The journey from a hospital bed to launching his solo career was neither predictable nor straightforward. There were musical fits and starts, relapses, and broken relationships. Yet the overwhelming passion driving Francis in this second act has been an abundance of creative energy. “Drinking held my music in a half-cocked slingshot. I was always so consumed by drugs and alcohol that I didn’t have the time, money, or creative energy to do it. Sobriety let it loose.” 

Determined to realize the songs swirling in his head, Francis assembled a crack team of musicians, calling on bassist Mike Starr (The Heard) and drummer PJ Howard (The Revivalists, The Heard). He linked up with producer and analog-obsessive Sergio Rios (Orgone, Cee Lo Green, Alicia Keys) and self-funded a trip to Killion Sound in Los Angeles to record the initial batch of material. “I learned to trust my instincts in that room,” says Francis. Buoyed by classic horn arrangements and Rios’ fierce guitar work, the resulting tracks illuminate a lifetime spent studying the masters of rock and soul music. 

From the RMI electra-piano riff that kicks off “She’s A Winner” to the screaming organ swells of “This Time,” Francis and company let it all hang out. This is fun music, dance music. Yet verse after verse and chorus after chorus, Francis wrestles with his past in a straightforward manner: “It’s 5 o’clock in the morning, but I’m not home/ I’m surrounded by people, but I’m really alone.” Like Toussaint and Russell before him he’s married the upbeat rhythms of New Orleans R&B with the lyrical approach of a confessional singer/songwriter. The refrain on “This Time” serves as a foxhole prayer for a better future:  “Let me get it this time/I won’t let you down/Let me get it this time/I won’t fool around.”

Francis finished recording basic tracks for Changes in Los Angeles in February of 2018 and spent the following months doing overdubs in Chicago with engineer Mike Novak (who also recorded demos for the project). Soon after he was eager to begin his touring career. After signing with Paradigm Talent Agency, Neal played shows across North American supporting Australian band The Cat Empire.
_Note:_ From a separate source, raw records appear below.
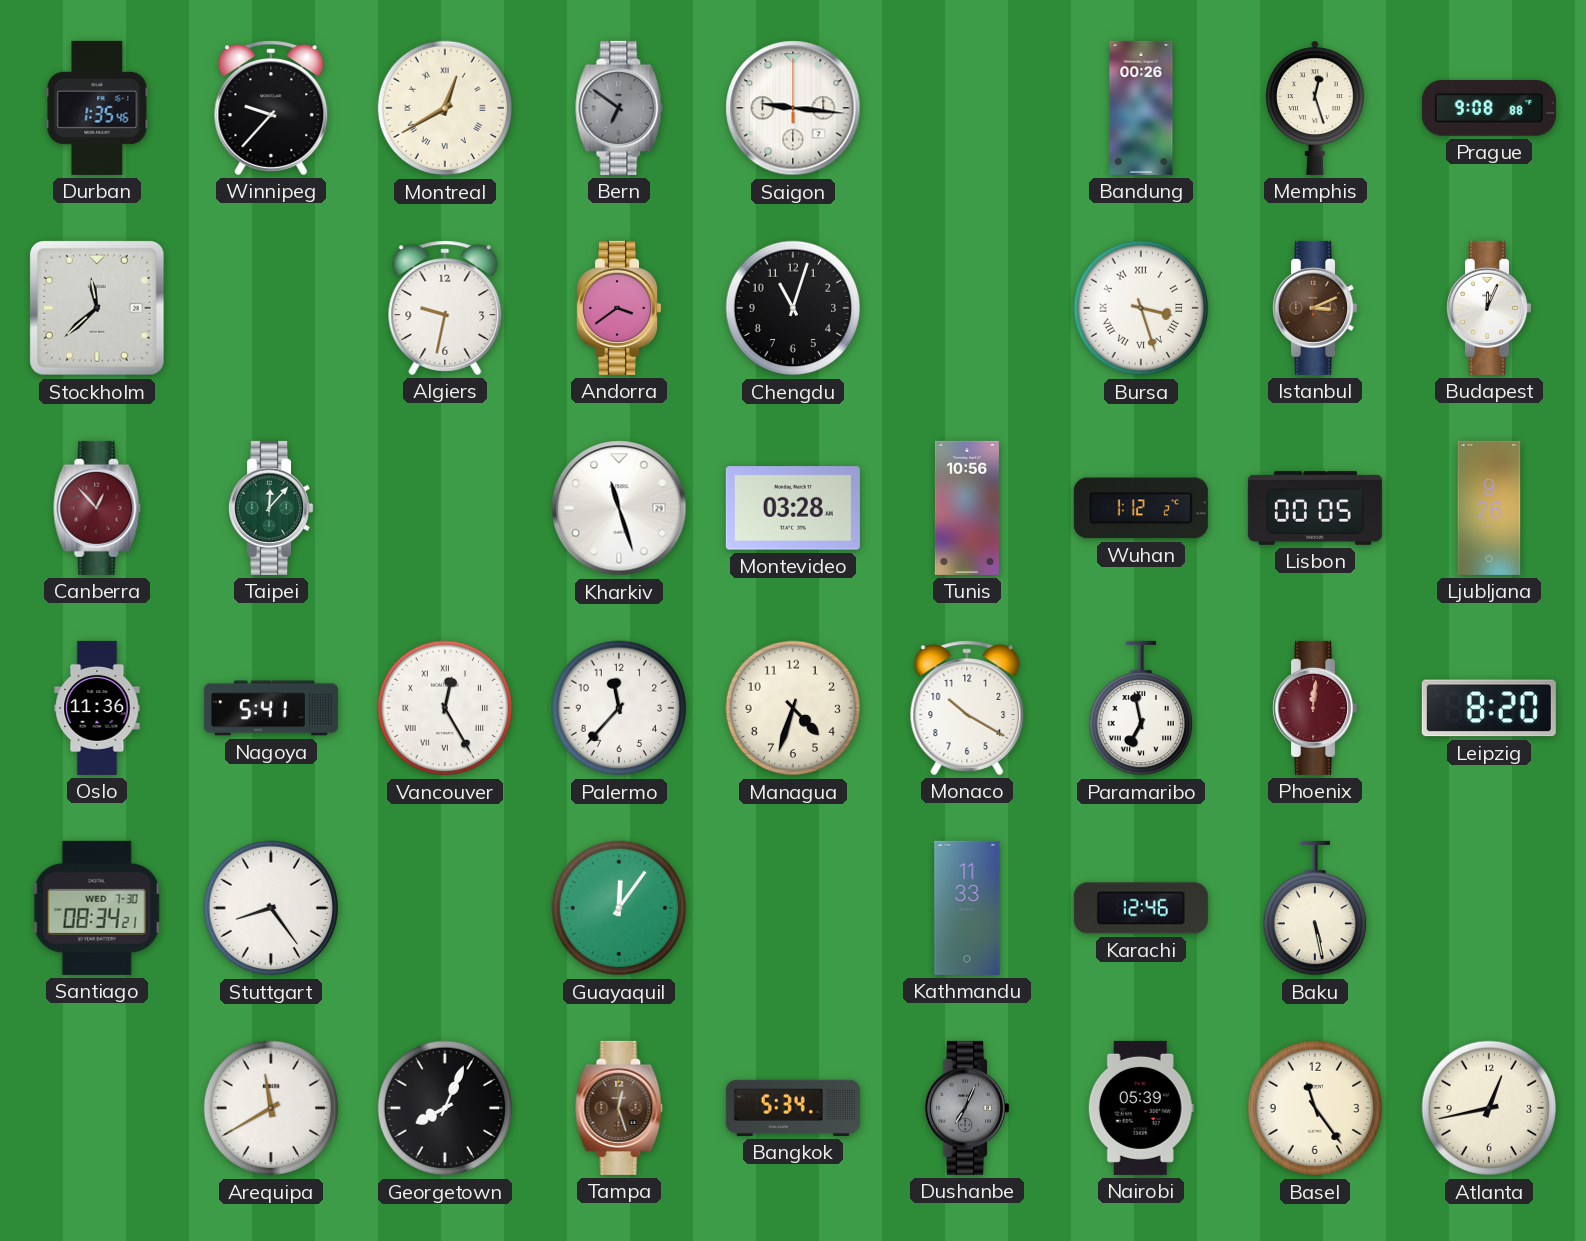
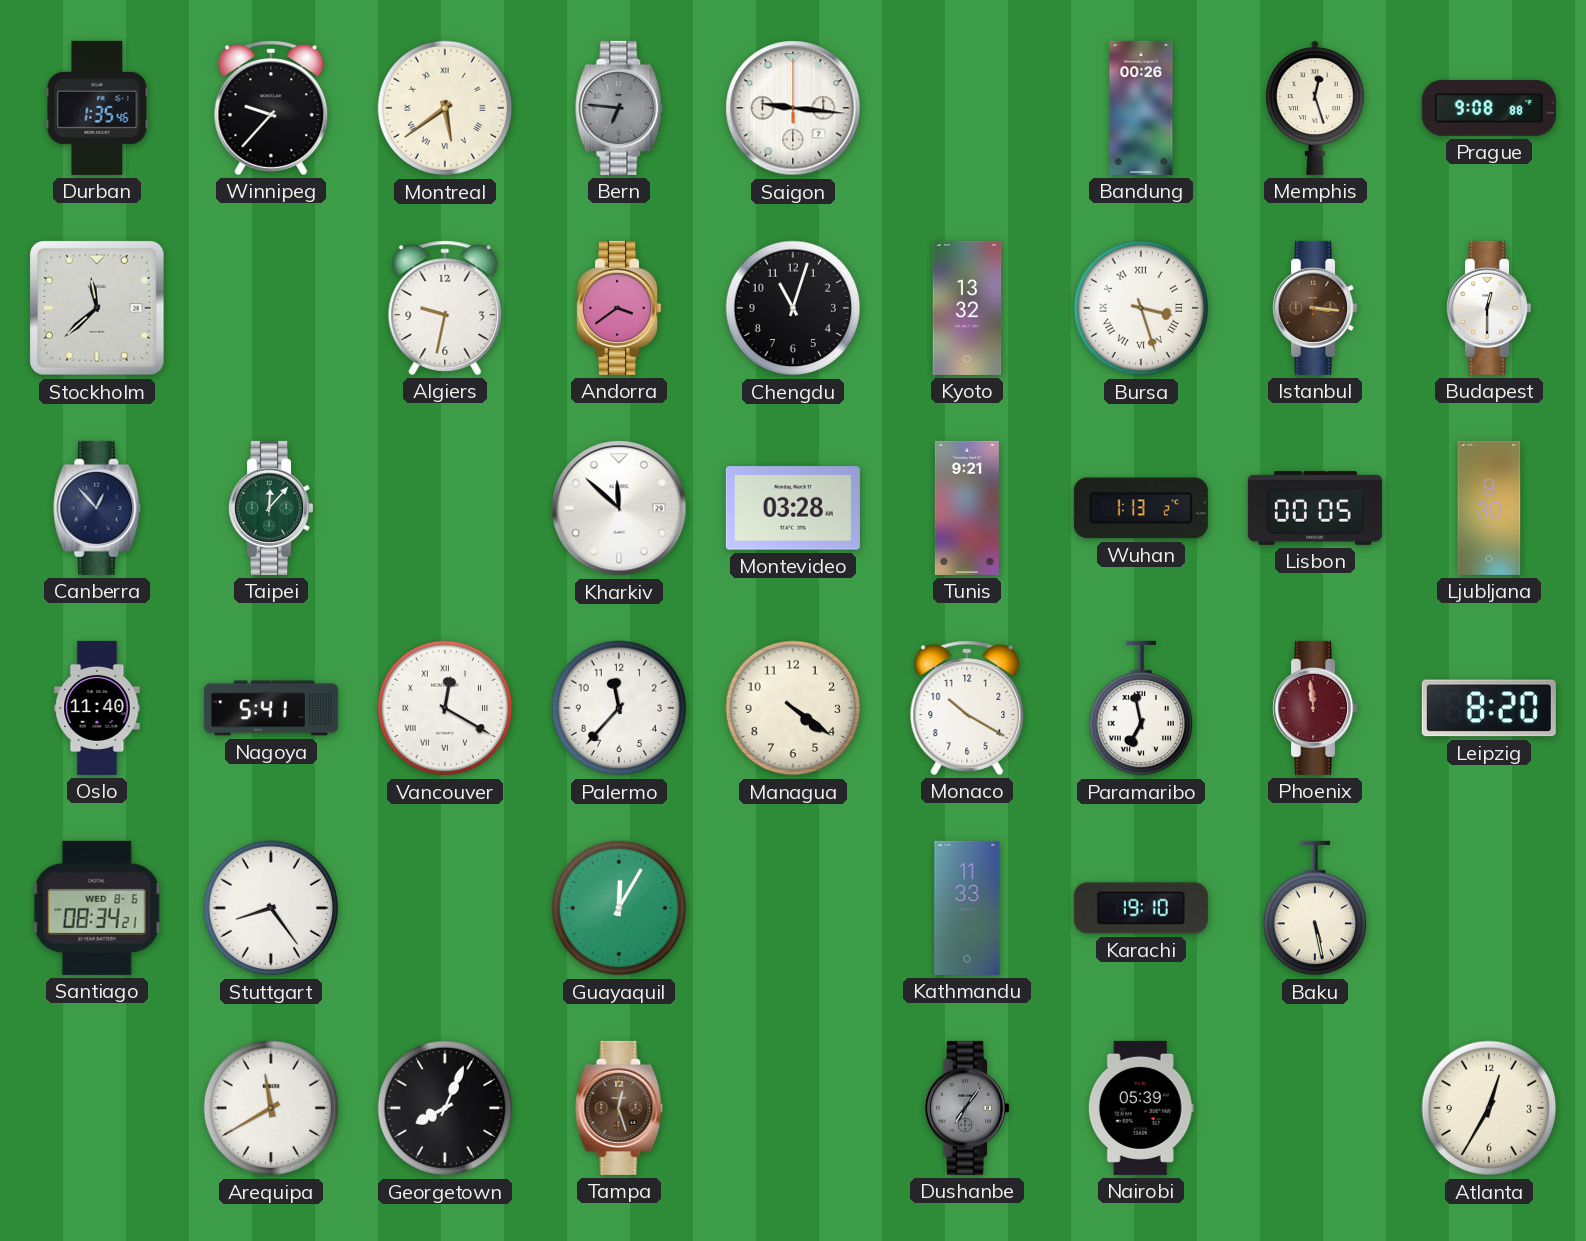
Montreal: 12:40 -> 5:39
Bern: 6:51 -> 6:46
Kyoto: none -> 13:32
Istanbul: 3:11 -> 3:16
Budapest: 12:04 -> 12:30
Canberra dial: burgundy -> navy
Kharkiv: 11:27 -> 11:52
Tunis: 10:56 -> 9:21
Wuhan: 1:12 -> 1:13
Ljubljana: 9:26 -> 9:30
Oslo: 11:36 -> 11:40
Vancouver: 12:25 -> 12:20
Managua: 4:33 -> 4:21
Phoenix: 12:01 -> 11:59
Santiago date: WED 7-30 -> WED 8-6
Guayaquil: 12:06 -> 12:05
Karachi: 12:46 -> 19:10
Bangkok: 5:34 -> none
Dushanbe: 7:04 -> 7:06
Basel: 11:24 -> none
Atlanta: 12:43 -> 12:35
He has received praise on several notable radio outlets including KEXP, KCRW’s The Morning Becomes Eclectic, and BBC Radio 6. Francis and his four-piece band recently performed during the New Orleans Jazz & Heritage Festival, sharing the stage with The Meters and other legends. This summer he performed at Summer Camp and Chicago’s Chi-Soul Festival, and hit the road with Lee Fields & The Expressions, Dumpstaphunk and others. Francis pledges to tour relentlessly to promote his own music. “I’m doing this to fulfill a drive within myself, but also to pay tribute to the gifts I’ve been given. And it comes from a place of immense gratitude.”